In Indonesia, armed clashes between the separatist TPNPB and state forces continue to be reported in Intan Jaya regency, Papua province. Last week, a Papuan civilian was injured in crossfire between the rebels and state forces in Mamba village. She was hospitalized after sustaining bullet injuries (Human Rights Papua, 10 November 2021). The rebels have stated that their recent armed operations in Intan Jaya regency have been in reaction to the Indonesian government’s planned exploitation of the Wabu Block gold mining site (Suara Papua, 8 November 2021). The TPNPB opposes the plan claiming that the government is trying to steal natural resources from the Papuan community (Suara Papua, 8 November 2021).
Meanwhile, an Indonesian nationalist group calling itself the Homeland Defenders Militant Troops threw a firecracker at a residence belonging to the family of the prominent human rights lawyer, Veronica Koman in Jakarta last week. Koman is known for voicing her support for Papuan independence (Tribunnews, 9 November 2021). There were no casualties or significant property damage. Following the attack, a threatening note was found in the garage of the residence, while a similar letter was delivered to another relative in a parcel containing a dead chicken (Tribunnews, 9 November 2021).
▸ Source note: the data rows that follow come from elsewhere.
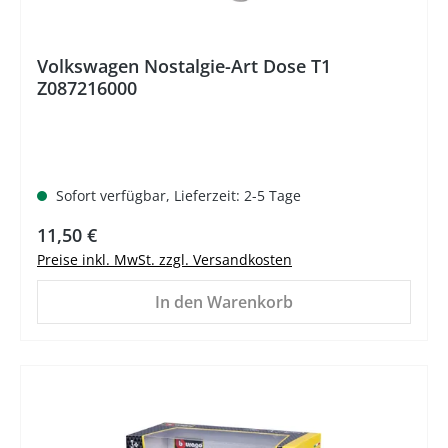
Volkswagen Nostalgie-Art Dose T1
Z087216000
Sofort verfügbar, Lieferzeit: 2-5 Tage
Regulärer Preis:
11,50 €
Preise inkl. MwSt. zzgl. Versandkosten
In den Warenkorb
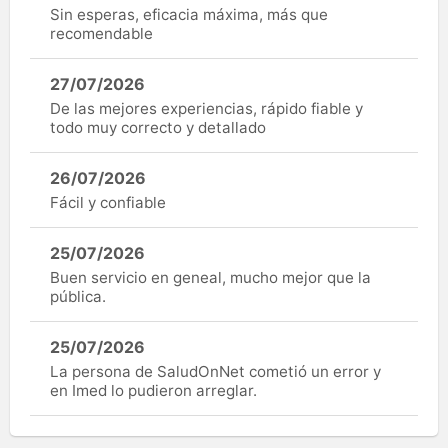
Sin esperas, eficacia máxima, más que
recomendable
27/07/2026
De las mejores experiencias, rápido fiable y
todo muy correcto y detallado
26/07/2026
Fácil y confiable
25/07/2026
Buen servicio en geneal, mucho mejor que la
pública.
25/07/2026
La persona de SaludOnNet cometió un error y
en Imed lo pudieron arreglar.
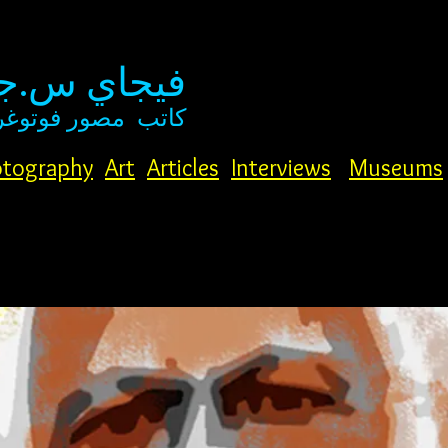
فيجاي س.جو
كاتب
مصور فوتوغر
tography
Art
Articles
Interviews
Museums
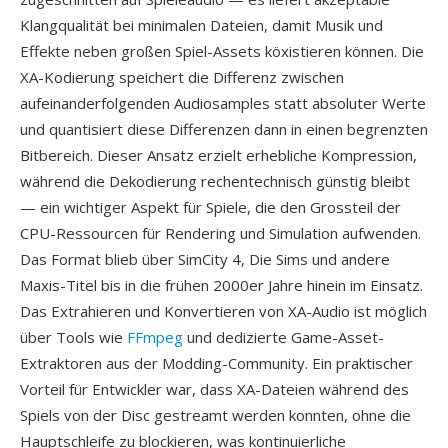
Klangqualität bei minimalen Dateien, damit Musik und
Effekte neben großen Spiel-Assets köxistieren können. Die
XA-Kodierung speichert die Differenz zwischen
aufeinanderfolgenden Audiosamples statt absoluter Werte
und quantisiert diese Differenzen dann in einen begrenzten
Bitbereich. Dieser Ansatz erzielt erhebliche Kompression,
während die Dekodierung rechentechnisch günstig bleibt
— ein wichtiger Aspekt für Spiele, die den Grossteil der
CPU-Ressourcen für Rendering und Simulation aufwenden.
Das Format blieb über SimCity 4, Die Sims und andere
Maxis-Titel bis in die frühen 2000er Jahre hinein im Einsatz.
Das Extrahieren und Konvertieren von XA-Audio ist möglich
über Tools wie
FFmpeg
und dedizierte Game-Asset-
Extraktoren aus der Modding-Community. Ein praktischer
Vorteil für Entwickler war, dass XA-Dateien während des
Spiels von der Disc gestreamt werden konnten, ohne die
Hauptschleife zu blockieren, was kontinuierliche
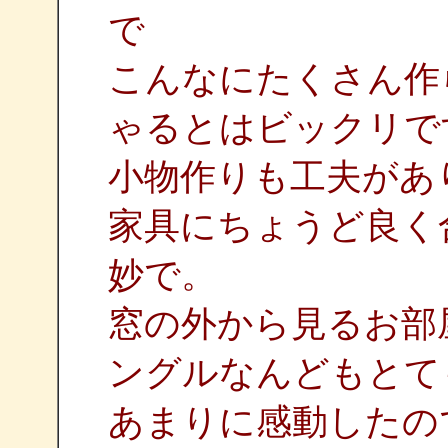
で
こんなにたくさん作
ゃるとはビックリで
小物作りも工夫があ
家具にちょうど良く
妙で。
窓の外から見るお部
ングルなんどもとて
あまりに感動したの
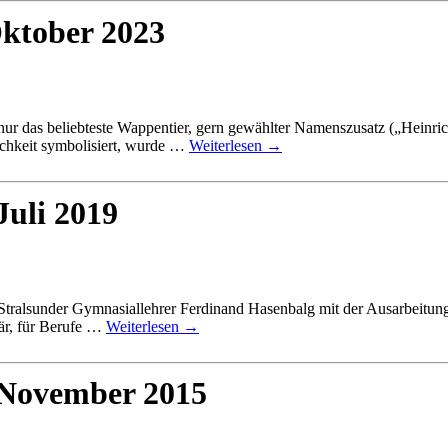
Oktober 2023
ur das beliebteste Wappentier, gern gewählter Namenszusatz („Heinri
ichkeit symbolisiert, wurde …
Weiterlesen
→
Juli 2019
ralsunder Gymnasiallehrer Ferdinand Hasenbalg mit der Ausarbeitung d
tär, für Berufe …
Weiterlesen
→
. November 2015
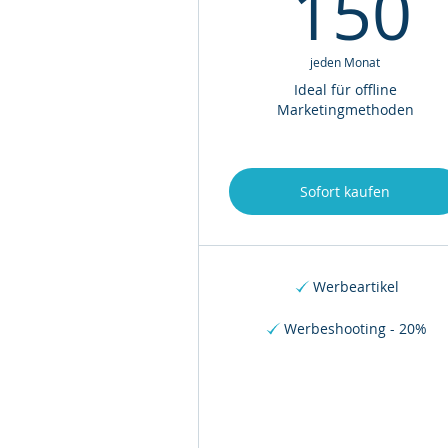
150
jeden Monat
Ideal für offline
Marketingmethoden
Sofort kaufen
Werbeartikel
Werbeshooting - 20%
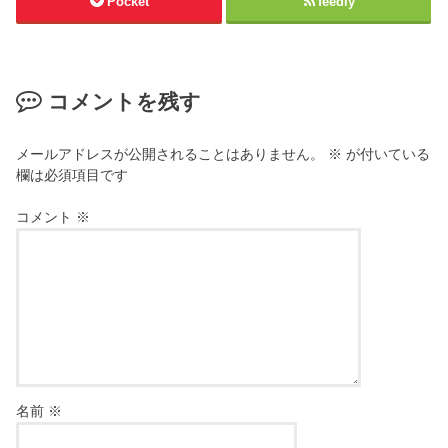
Pocket
feedly
コメントを残す
メールアドレスが公開されることはありません。
※
が付いている
欄は必須項目です
コメント
※
名前
※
Koman has been living in exile since being charged with provoking unrest over social media posts reporting police violence during the 2019 Papuan protests (The Guardian, 8 November 2021).
In Malaysia, people gathered outside the Singapore High Commission in Kuala Lumpur last week to oppose the death sentence of a Malaysian national in Singapore. The man, who likely has an intellectual disability, was convicted of drug trafficking in 2011 and was scheduled to be hanged on 10 November (Al Jazeera, 12 November 2021). A day before the planned execution date, the Singaporean court decided to postpone his execution as the man had contracted COVID-19. A large majority of executions recorded over the last eight years in Singapore have been carried out for drug trafficking (Al Jazeera, 12 November 2021).
In Thailand, anti-government protests continued last week, after the Constitutional Court ruled on 10 November that three protest leaders had attempted to overthrow the monarchy. Pro-democracy demonstrators staged several protests against the court’s verdict and asked for monarchy reformation.
Lastly, in the Philippines, President Rodrigo Duterte appointed Dionardo Carlos as the new chief of the Philippine National Police last week (CNN Philippines, 10 November 2021). Carlos vowed to “implement even more strongly” the government’s controversial anti-drug campaign as the Duterte administration approaches the end of its mandate in June 2022 (Manila Bulletin, 12 November 2021). The Duterte administration’s war on drugs has been a defining feature of its years in power. Official government data counts 6,201 drug suspects who were killed in police operations under the war on drugs as of 30 September 2021 (PDEA, October 2021). However, new ACLED data puts civilian deaths from anti-drug operations at 7,742 — at least 25% higher than official figures suggest (for more, see ACLED’s new report: The Drug War Rages on in the Philippines). Additionally, the report finds that epicenter of the drug war has shifted from Metro Manila to Central Luzon, with further geographic expansions therein. The violence in Central Luzon continues, with ACLED’s Early Warning Research Hub flagging a 100% increase in violence in the region last week relative to the month prior.